Мартин тотчас же повернулся к нему.
— Дешевая острота, — заметил он спокойно, — впервые я услыхал ее в Сити-Холл-парке из уст одного рабочего, которому следовало, пожалуй, быть умнее. С тех пор я часто слышал эти слова, и всякий раз меня тошнило от их пошлости. Как вам не стыдно! Имя великого и благородного человека среди ваших словоизлияний — словно капля росы в стоячей луже. Вы внушаете мне отвращение!
Слова Мартина поразили присутствующих, точно удар грома. Судья Блоунт побагровел, и за столом воцарилось зловещее молчание. Мистер Морз втайне радовался. Он видел, что его дочь шокирована. Он добился своего: вызвал вспышку природной грубости у этого ненавистного ему человека.
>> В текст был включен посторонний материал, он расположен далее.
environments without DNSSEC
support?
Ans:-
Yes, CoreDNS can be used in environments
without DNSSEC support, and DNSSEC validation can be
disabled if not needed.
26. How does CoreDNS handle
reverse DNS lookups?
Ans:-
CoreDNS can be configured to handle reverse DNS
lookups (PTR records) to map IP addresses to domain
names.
Руфь с мольбой сжала под столом руку Мартина, но в нем уже закипела кровь. Его возмущали самомнение и тупость людей, занимающих высокое положение. Член верховного суда! Подумать только, каких-нибудь два-три года назад он готов был преклоняться перед такими людьми, видя в них существа чуть ли не божественной породы.
Судья Блоунт пришел в себя и даже попытался продолжать разговор, обращаясь к Мартину с нарочитой вежливостью, но тот понял, что это делается исключительно ради присутствующих дам. Это окончательно взбесило Мартина. Неужели в мире вовсе нет честности?